David Richard Gallery | New York - Alex Couwenberg

Santa Fe


Alex Couwenberg

Trajectory

May 3 - May 29, 2011

Monday - Saturday 10:00 AM - 6:00 PM
Opening Reception: Friday, May 6, 2011 5:00 - 7:00 PM
Alex Couwenberg, Trajsctory


David Richard Contemporary is pleased to present Trajectory, a solo exhibition of new paintings by Alex Couwenberg. In this body of work, Couwenberg continues to explore rectilinear forms and curved shapes on open fields of pure color. He immerses the viewer in his Southern California world with a hint of the surfing scene, car culture and pinstripes, mid-century design and architecture. His work seems calm and reductive from a distance, but upon closer inspection one realizes the complexity and subtle tensions that exist between the layering of paint and unique surfaces asymmetrically situated within the vast negative space. Tensions are further exploited between tightly controlled lines juxtaposed against loose gestural strokes and densely clustered regions spinning out into the open field to strike a perfect compositional balance and rhythm.

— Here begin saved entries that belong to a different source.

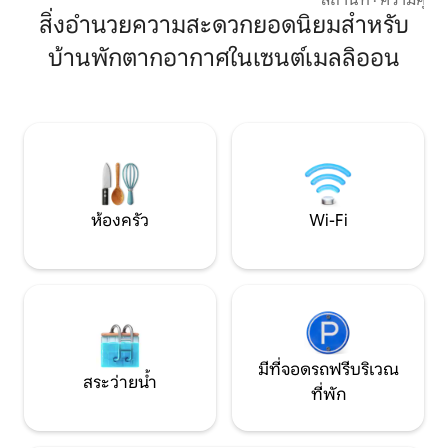
เชื่องเป็นเพื่อนบ้านที่ใกล้ที่สุดของคุณ สระ
อ่านหนังสือที่มีแสง
สิ่งอำนวยความสะดวกยอดนิยมสำหรับ
ว่ายน้ำในร่มแบบเช่าส่วนตัวในบริเวณที่พัก
ธรรมชาติ ผ้าห่ม W
(£28 สำหรับ 60 นาที/£39 สำหรับ 90 นาที)
บ้านพักตากอากาศในเซนต์เมลลิออน
ฟืนสไตล์สแกนดิเนเว
สถานที่ใกล้เคียง: คาลลิงตัน, คาลสต็อก, ทา
พร้อมผ้าปูที่นอนแ
วิสต็อก, ซอลทาช, ลอนเซสตัน, ลิสเคียร์ด,
ฝักบัวน้ำตกและผ้าขนห
พลีมัธซิตี
เดวอนที่หลับใหลขอ
ดวงดาวในเวลากลาง
นอนหลับได้ดีกว่าใ
ห้องครัว
Wi-Fi
มีที่จอดรถฟรีบริเวณ
สระว่ายน้ำ
ที่พัก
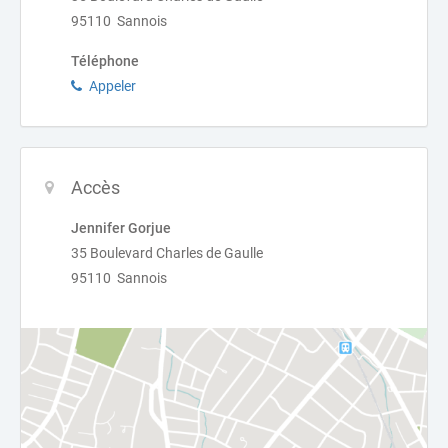
95110 Sannois
Téléphone
Appeler
Accès
Jennifer Gorjue
35 Boulevard Charles de Gaulle
95110 Sannois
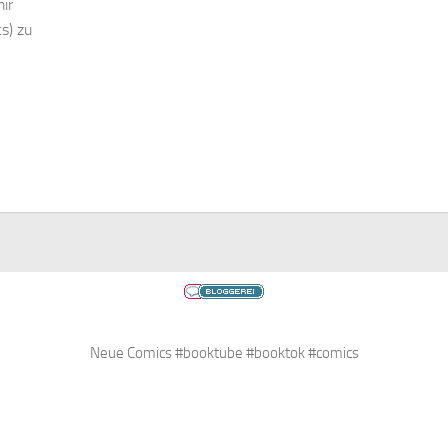
ir
s) zu
Neue Comics #booktube #booktok #comics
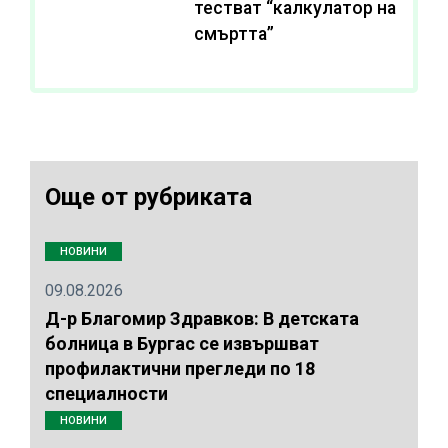
тестват “калкулатор на
смъртта”
Още от рубриката
НОВИНИ
09.08.2026
Д-р Благомир Здравков: В детската
болница в Бургас се извършват
профилактични прегледи по 18
специалности
НОВИНИ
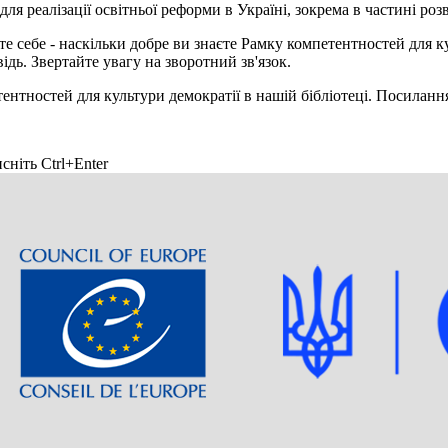
для реалізації освітньої реформи в Україні, зокрема в частині ро
е себе - наскільки добре ви знаєте Рамку компетентностей для ку
дь. Звертайте увагу на зворотний зв'язок.
нтностей для культури демократії в нашій бібліотеці. Посилання 
сніть Ctrl+Enter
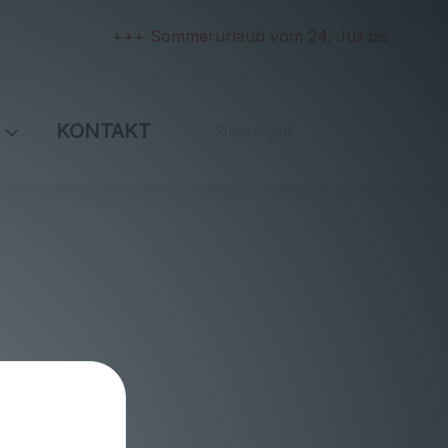
+++ Sommerurlaub vom 24. Juli bis 2. August u
KONTAKT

Alex Couwenberg has had 26 solo exhibitions and his work has been included in numerous group exhibitions in Los Angeles, San Francisco, New York, St Louis and other cities since 1994. Couwenberg’s work has been acquired for the permanent collections of the Laguna Art Museum in California, the Daum Museum of Art in Missouri, as well as the permanent collections of Pitzer College and Pomona College Museum of Art. His work is included in “Out of Line,” a traveling exhibition curated by the Riverside Art Museum focusing on the contributions of non-objective painting in Southern California. Couwenberg was recently awarded the highly prestigious Joan Mitchell Foundation Award for his achievements in painting. He currently lives and works in Los Angeles.

The exhibition will be accompanied by an on-line catalog with an essay by James Yood, who teaches modern and contemporary art history at the School of the Art Institute of Chicago and also directs its New Arts Journalism program.